The volunteers are taught to read the body language of a person who can no longer speak: a deep, contented breath when a loving hand is placed on a shoulder, a brow that unfurrows at the sound of a soothing voice. “Always assume they can hear,” social worker Marie Tax tells the group.
Most program recipients are elderly people without loved ones nearby. Once, volunteers tended to a dying man while his wife, who was in her 90s, navigated two hours of Montgomery County public transportation to be by his side when he passed. In another case, a son flew to Maryland from Manhattan to say goodbye to his father but could not stay until the man died.
“Just Be in the Moment”
For Gabriel, used to the problem-solving adrenaline of the emergency room, the program offers an opportunity to “just be in the moment,” honoring the life that is departing. “There is a sense of honor and respect that you’re able to be there,” she says.
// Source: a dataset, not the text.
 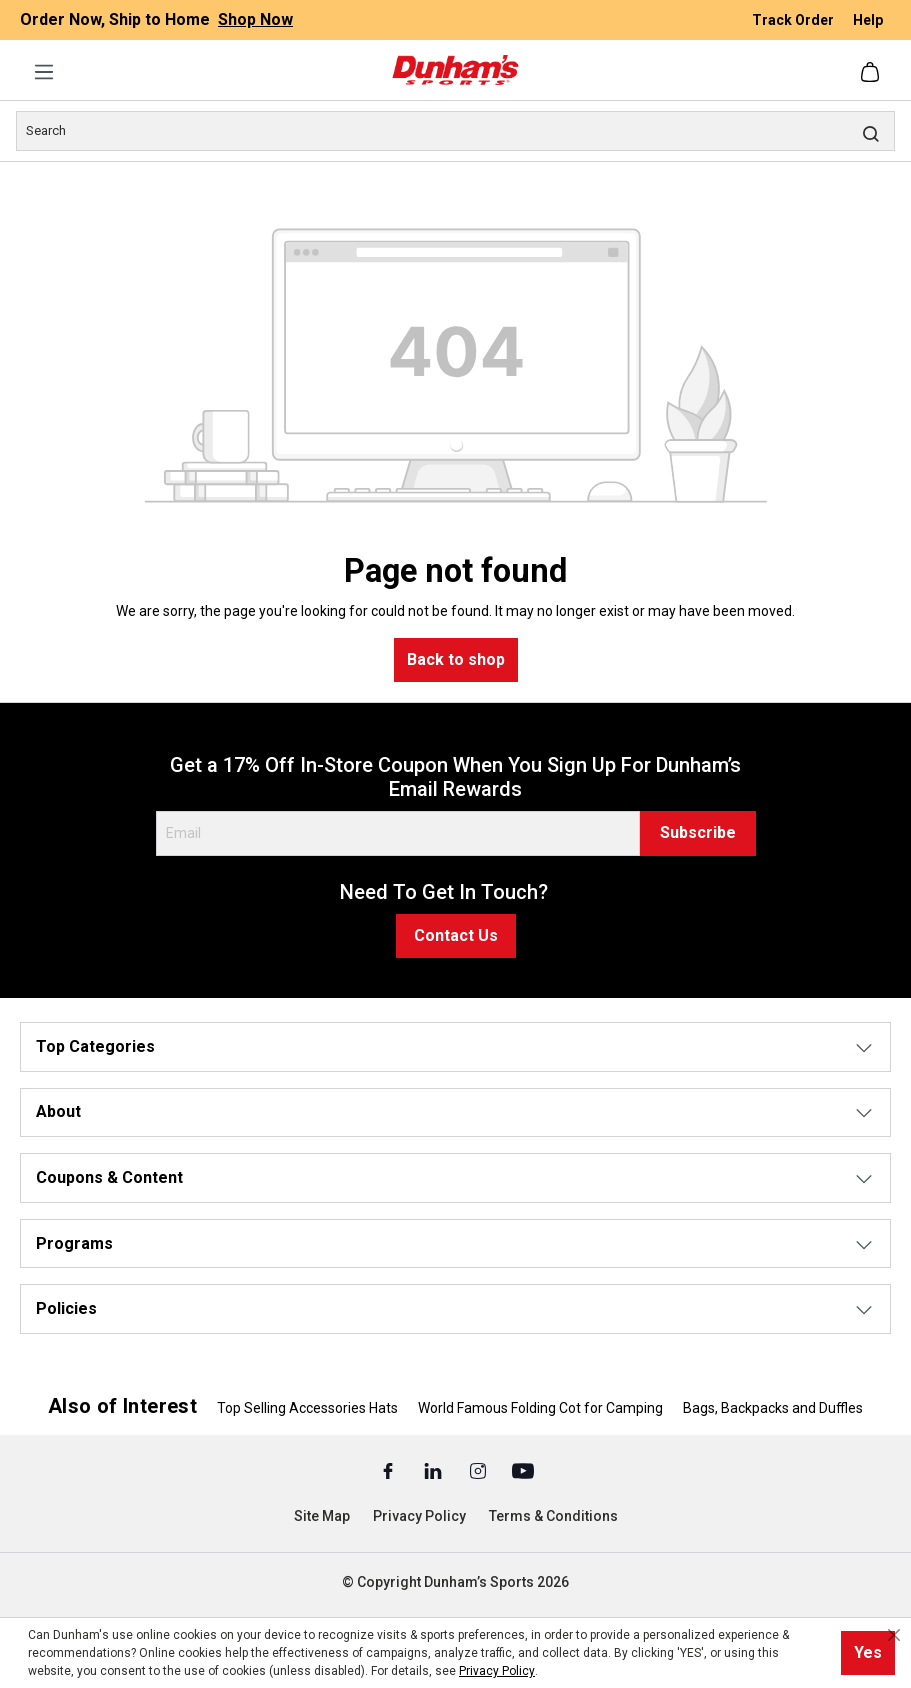 I want to click on Track Order, so click(x=794, y=20).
When Gabriel was a teenager, her 40-year-old father dropped dead of a heart attack on the bathroom floor, instantly and alone. “No one even heard him fall,” she recalls.
A few years later, her 9-year-old brother succumbed to disabilities he had suffered his entire life, surrounded by family members in his final moments. “I do believe he absolutely heard us,” says Gabriel. The last words from her brother, the only boy in a six-sibling family, were “I love you,” she says.
“It really is just being with the person,” says Mary Aguilera-Titus, a massage therapist at Suburban who helped bring the program to Bethesda. “It’s only right to leave this world with somebody there.”